На следующий день Питер Холмс обедал с Джоном Осборном в клубе Объединения.
— Я звонил сегодня утром на корабль, — сказал физик. — Хотел поймать Дуайта, чтобы показать черновик рапорта, прежде чем отдать его машинистке. Мне сказали, что он в Гарквее, у родителей Мойры.
Питер кивнул.
— У него грипп. Мойра вчера вечером звонила мне, чтобы сообщить, что я не увижу его неделю, а может, и больше, если это хоть немного будет зависеть от нее. Физик забеспокоился.
— Я не могу задерживать рапорт так долго. Юргенсон уже узнал о результатах наших работ и теперь говорит, что мы не смогли как надо выполнить его задание. Я должен отдать рапорт машинистке самое позднее — завтра.
— Если хочешь, я просмотрю его и, может быть, сумею поймать старшего офицера, хотя он тоже в отпуске. Но Дуайт должен это увидеть, прежде чем мы отдадим его. Ты можешь позвонить Мойре и завести рапорт Дуайту.
— А будет ли она там? Я слышал, что она ежедневно приезжает в Мельбурн на курсы стенографии и машинописи.
— Не валяй дурака. Конечно, она там. Физик обрадовался.
— Я мог бы сгонять к нему еще сегодня после обеда на своем «феррари».
— Тебе не хватит бензина, если ты будешь устраивать такие поездки. Туда ходят поезда.
— Это служебное дело, — сказал Джон Осборн, — дело военного флота, и я имею право на топливо из флотских запасов. — Он наклонился к Питеру и понизил голос: — Здесь, на «Сиднее», осталось около трех тысяч галлонов эфирно-спиртовой смеси, на которой я езжу. Они использовали ее для самолетов с поршневыми двигателями, чтобы те стартовали с палубы сразу на полной скорости.

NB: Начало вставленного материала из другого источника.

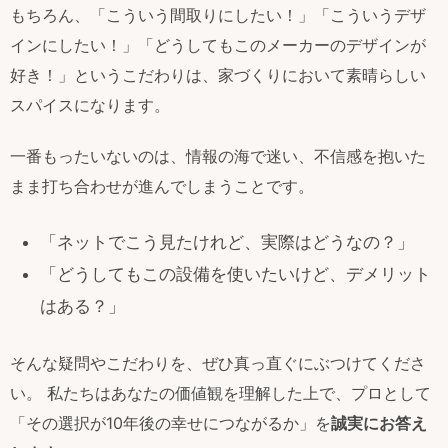
もちろん、「こういう間取りにしたい！」「こういうデザ
インにしたい！」「どうしてもこのメーカーのデザインが
好き！」というこだわりは、家づくりにおいて素晴らしい
スパイスになります。
一番もったいないのは、情報の海で迷い、不信感を抱いた
まま打ち合わせが進んでしまうことです。
「ネットでこう見たけれど、実際はどうなの？」
「どうしてもこの設備を使いたいけど、デメリット
はある？」
そんな疑問やこだわりを、ぜひ真っ直ぐにぶつけてくださ
い。 私たちはあなたの価値観を理解した上で、プロとして
「その選択が10年後の幸せにつながるか」を
誠実にお答え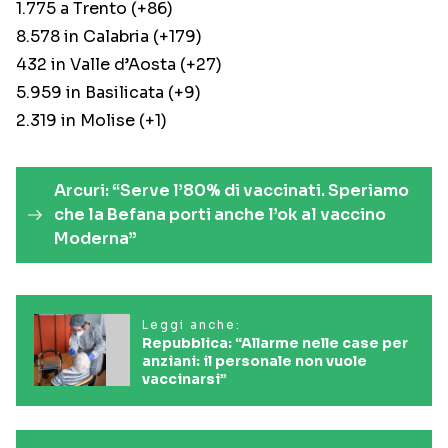
1.775 a Trento (+86)
8.578 in Calabria (+179)
432 in Valle d’Aosta (+27)
5.959 in Basilicata (+9)
2.319 in Molise (+1)
Arcuri: “Serve l’80% di vaccinati. Speriamo
che la Befana porti anche l’ok al vaccino
Moderna”
Leggi anche:
Repubblica: “Allarme nelle case per
anziani: il personale non vuole
vaccinarsi”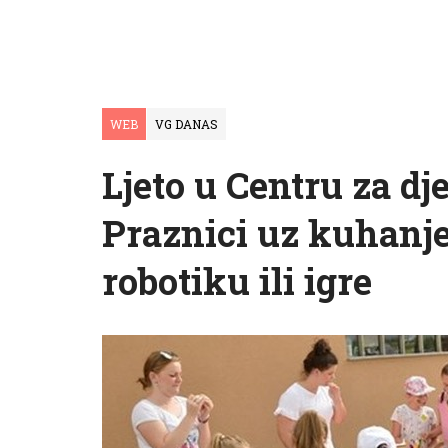
WEB
VG DANAS
Ljeto u Centru za dje
Praznici uz kuhanje
robotiku ili igre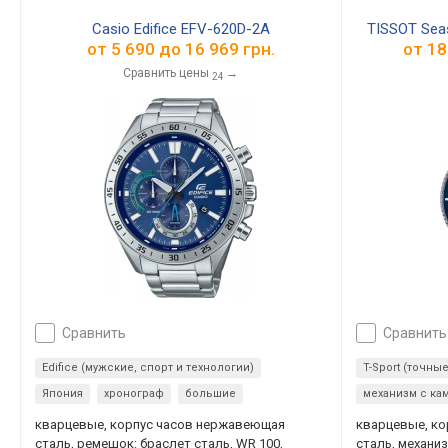
Casio Edifice EFV-620D-2A
TISSOT Seas
от
5 690
до
16 969
грн.
от
18
Сравнить цены
→
24
сравнить
сравнить
Edifice (мужские, спорт и технологии)
T-Sport (точны
Япония
хронограф
большие
механизм с ка
кварцевые, корпус часов нержавеющая
кварцевые, к
сталь, ремешок: браслет сталь, WR 100,
сталь, механи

— Ее нельзя трогать! — запротестовал Питер. — Нельзя? Но ведь это дело касается военного флота.
— Ну, мне этого рассказывать не надо. А скажи, «моррис-майнор» поедет на этой смеси?

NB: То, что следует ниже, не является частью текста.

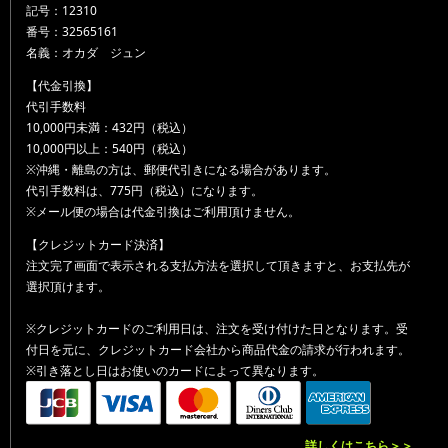
記号：12310
番号：32565161
名義：オカダ ジュン
【代金引換】
代引手数料
10,000円未満：432円（税込）
10,000円以上：540円（税込）
※沖縄・離島の方は、郵便代引きになる場合があります。
代引手数料は、775円（税込）になります。
※メール便の場合は代金引換はご利用頂けません。
【クレジットカード決済】
注文完了画面で表示される支払方法を選択して頂きますと、お支払先が
選択頂けます。
※クレジットカードのご利用日は、注文を受け付けた日となります。受
付日を元に、クレジットカード会社から商品代金の請求が行われます。
※引き落とし日はお使いのカードによって異なります。
詳しくはこちら＞＞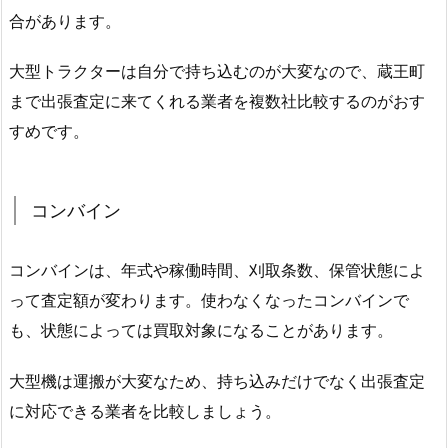
合があります。
大型トラクターは自分で持ち込むのが大変なので、蔵王町
まで出張査定に来てくれる業者を複数社比較するのがおす
すめです。
コンバイン
コンバインは、年式や稼働時間、刈取条数、保管状態によ
って査定額が変わります。使わなくなったコンバインで
も、状態によっては買取対象になることがあります。
大型機は運搬が大変なため、持ち込みだけでなく出張査定
に対応できる業者を比較しましょう。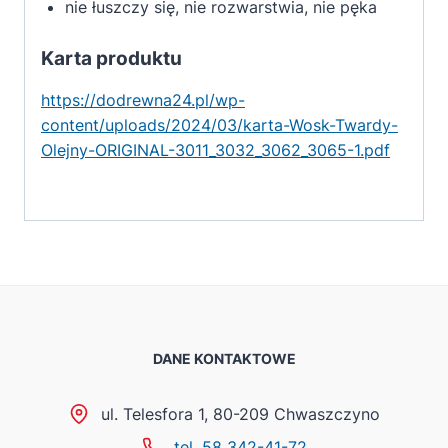
nie łuszczy się, nie rozwarstwia, nie pęka
Karta produktu
https://dodrewna24.pl/wp-
content/uploads/2024/03/karta-Wosk-Twardy-
Olejny-ORIGINAL-3011_3032_3062_3065-1.pdf
DANE KONTAKTOWE
ul. Telesfora 1, 80-209 Chwaszczyno
tel. 58 342-41-72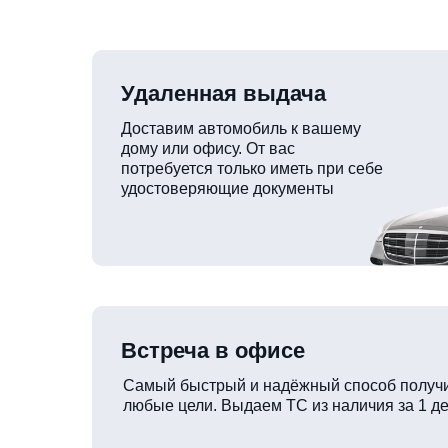
Удаленная выдача
Доставим автомобиль к вашему
дому или офису. От вас
потребуется только иметь при себе
удостоверяющие документы
Встреча в офисе
Самый быстрый и надёжный способ получи
любые цели. Выдаем ТС из наличия за 1 де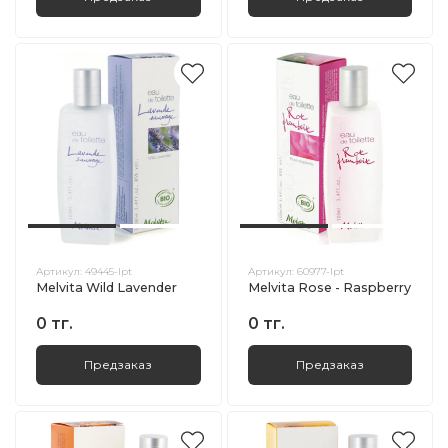
Артикул:
49445-lpt
Артикул:
60977-lpt
Melvita Wild Lavender
Melvita Rose - Raspberry
0 тг.
0 тг.
Предзаказ
Предзаказ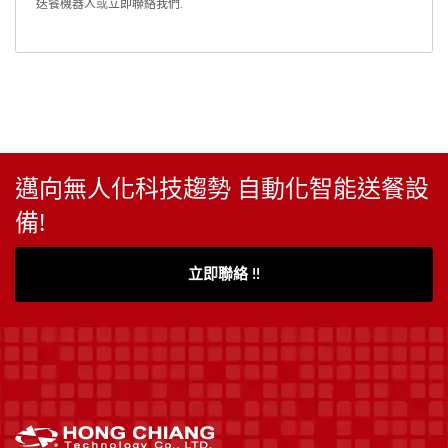
送餐機器人
或
立即聯絡我們
.
邁向無人化科技趨勢 自動化智能送餐設
備!
立即聯絡 !!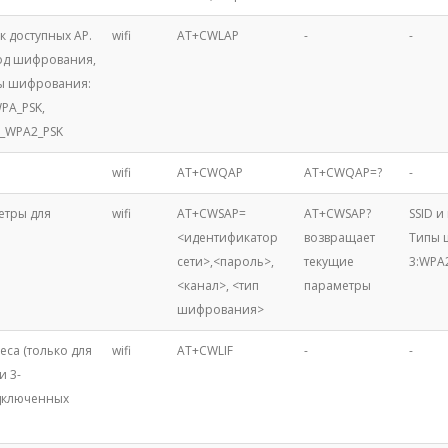
к доступных AP.
wifi
AT+CWLAP
-
-
тод шифрования,
пы шифрования:
WPA_PSK,
A_WPA2_PSK
wifi
AT+CWQAP
AT+CWQAP=?
-
етры для
wifi
AT+CWSAP=
AT+CWSAP?
SSID и
<идентификатор
возвращает
Типы ш
сети>,<пароль>,
текущие
3:WPA
<канал>, <тип
параметры
шифрования>
еса (только для
wifi
AT+CWLIF
-
-
и 3-
одключенных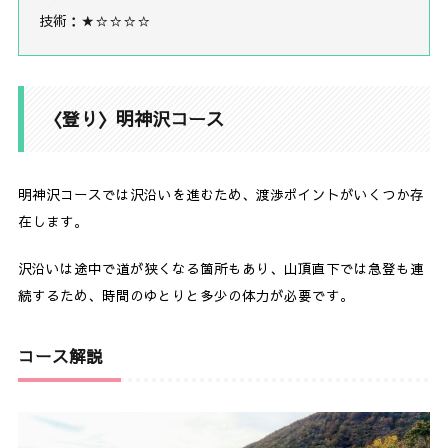
技術：★☆☆☆☆
〈登り〉明神沢コース
明神沢コースでは沢沿いを進むため、渡渉ポイントがいくつか存
在します。
沢沿いは途中で道が狭くなる箇所もあり、山頂直下では急登も連
続するため、時間のゆとりと多少の体力が必要です。
コース解説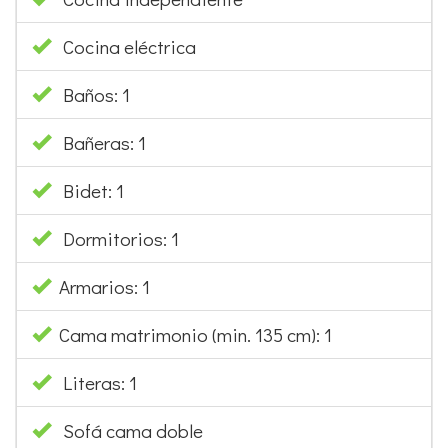
Baños: 1
Bañeras: 1
Bidet: 1
Dormitorios: 1
Armarios: 1
Cama matrimonio (min. 135 cm): 1
Literas: 1
Sofá cama doble
Calentador eléctrico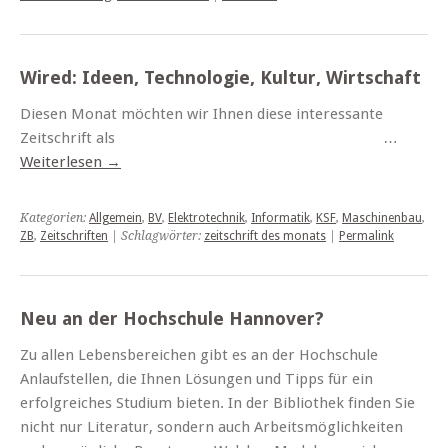
Wired: Ideen, Technologie, Kultur, Wirtschaft
Diesen Monat möchten wir Ihnen diese interessante
Zeitschrift als …
Weiterlesen
→
Kategorien:
Allgemein
,
BV
,
Elektrotechnik
,
Informatik
,
KSF
,
Maschinenbau
,
ZB
,
Zeitschriften
| Schlagwörter:
zeitschrift des monats
|
Permalink
Neu an der Hochschule Hannover?
Zu allen Lebensbereichen gibt es an der Hochschule
Anlaufstellen, die Ihnen Lösungen und Tipps für ein
erfolgreiches Studium bieten. In der Bibliothek finden Sie
nicht nur Literatur, sondern auch Arbeitsmöglichkeiten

— Придется немного повозиться с карбюратором и увеличить давление. Вытащи прокладку и положи на головку кусочек медной жести с цементом. Попробовать всегда стоит.
— Очень опасно ездить по дорогам на твоей гоночной машине?

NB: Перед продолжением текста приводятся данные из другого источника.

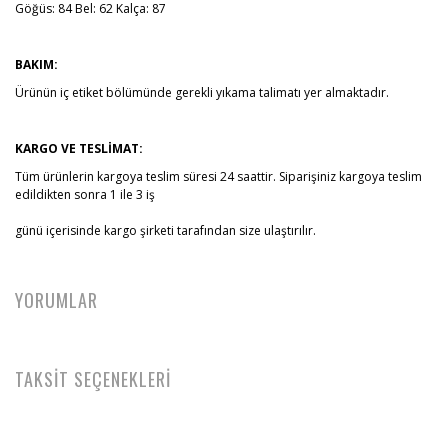
Göğüs: 84 Bel: 62 Kalça: 87
BAKIM:
Ürünün iç etiket bölümünde gerekli yıkama talimatı yer almaktadır.
KARGO VE TESLİMAT:
Tüm ürünlerin kargoya teslim süresi 24 saattir. Siparişiniz kargoya teslim
edildikten sonra 1 ile 3 iş
günü içerisinde kargo şirketi tarafından size ulaştırılır.
YORUMLAR
TAKSİT SEÇENEKLERİ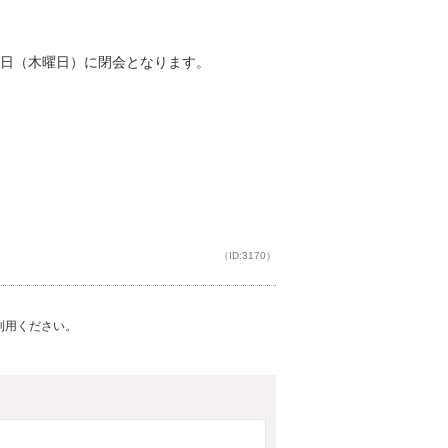
2日（木曜日）に閉会となります。
（ID:3170）
ご利用ください。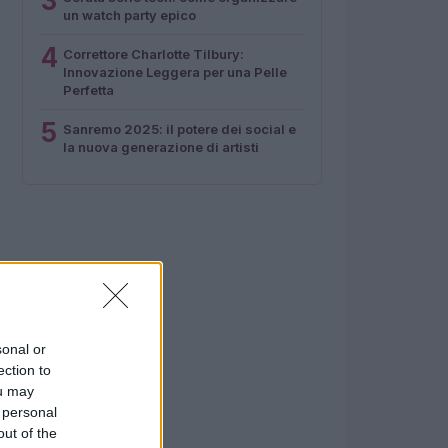
3
un watch party epico
4
Correttore Charlotte Tilbury:
Innovazione Leggera per una Pelle
Perfetta
5
Sanremo 2025: il potere dei social e
la nuova generazione di artisti
sonal or
ection to
ou may
 personal
out of the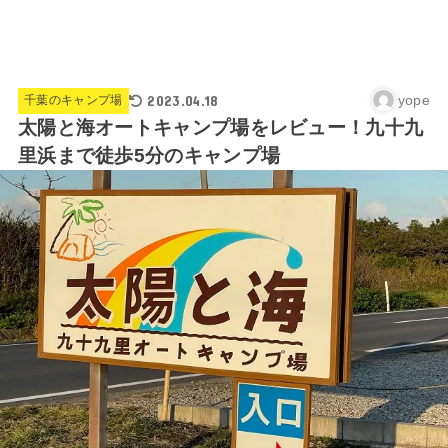
2023.04.18
yope
千葉のキャンプ場
太陽と海オートキャンプ場をレビュー！九十九
里浜まで徒歩5分のキャンプ場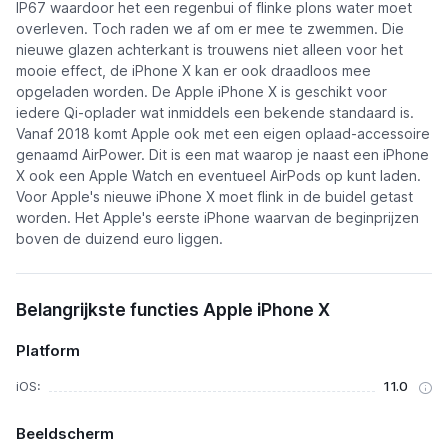
IP67 waardoor het een regenbui of flinke plons water moet
overleven. Toch raden we af om er mee te zwemmen. Die
nieuwe glazen achterkant is trouwens niet alleen voor het
mooie effect, de iPhone X kan er ook draadloos mee
opgeladen worden. De Apple iPhone X is geschikt voor
iedere Qi-oplader wat inmiddels een bekende standaard is.
Vanaf 2018 komt Apple ook met een eigen oplaad-accessoire
genaamd AirPower. Dit is een mat waarop je naast een iPhone
X ook een Apple Watch en eventueel AirPods op kunt laden.
Voor Apple's nieuwe iPhone X moet flink in de buidel getast
worden. Het Apple's eerste iPhone waarvan de beginprijzen
boven de duizend euro liggen.
Belangrijkste functies Apple iPhone X
Platform
iOS:
11.0
Beeldscherm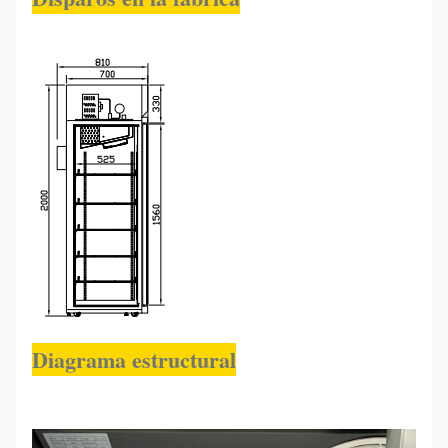
Diagrama estructural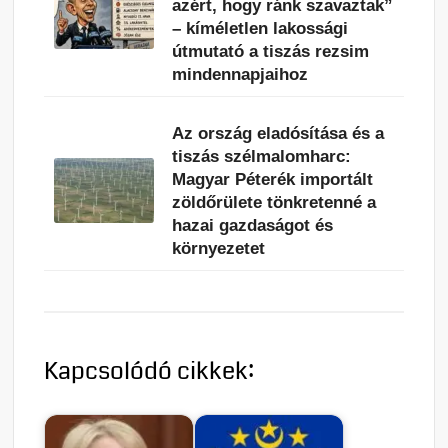
azért, hogy ránk szavaztak”
– kíméletlen lakossági
útmutató a tiszás rezsim
mindennapjaihoz
Az ország eladósítása és a
tiszás szélmalomharc:
Magyar Péterék importált
zöldőrülete tönkretenné a
hazai gazdaságot és
környezetet
Kapcsolódó cikkek: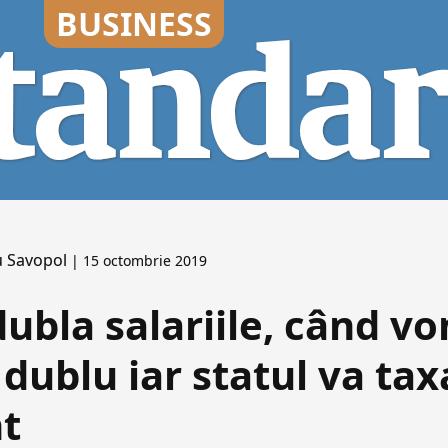
 Savopol
| 15 octombrie 2019
ubla salariile, când v
 dublu iar statul va ta
t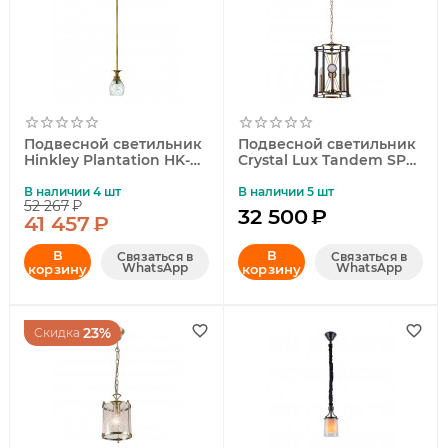
Подвесной светильник
Подвесной светильник
Hinkley Plantation HK-
Crystal Lux Tandem SP4
PLANTATION-MP-BB
D410 Gold
В наличии 4 шт
В наличии 5 шт
52 267
₽
32 500
₽
41 457
₽
В
В
Связаться в
Связаться в
WhatsApp
WhatsApp
корзину
корзину
23%
Скидка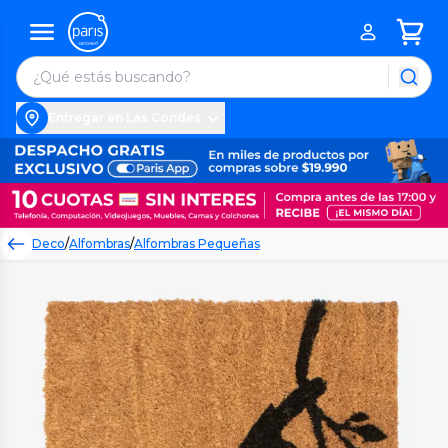
Entregar en Las Condes
Deco
/
Alfombras
/
Alfombras Pequeñas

— Вовсе нет, — сказал физик. — Сталкиваться практически не с чем, за исключением трамваев. Ну, и людей, конечно. Я всегда вожу запасной комплект свечей, потому что масло течет, если мотор делает меньше трех тысяч оборотов.
— А что происходит при трех тысячах?
— Ну, на четвертую скорость переключаться нельзя. Тогда машина делала бы сто и даже больше миль в час. На первой при таких оборотах она делает около сорока пяти. Конечно, рывок с места у нее довольно резкий; нужно иметь перед собой ярдов двести пустой дороги. Обычно я выталкиваю его со двора на Элизабет-стрит, сажусь и жду паузы между трамваями.
Именно так он и сделал в тот день после обеда. С помощью Питера Холмса выкатил машину на мостовую, сунул папку с черновиком рапорта на сиденье, сел, застегнул ремень безопасности и надел шлем. Питер шепнул:
— Ради бога, не убей никого.
— Все они и так умрут через два месяца, — сказал физик. — И я, и ты тоже. Но до этого я еще натешусь своей машиной.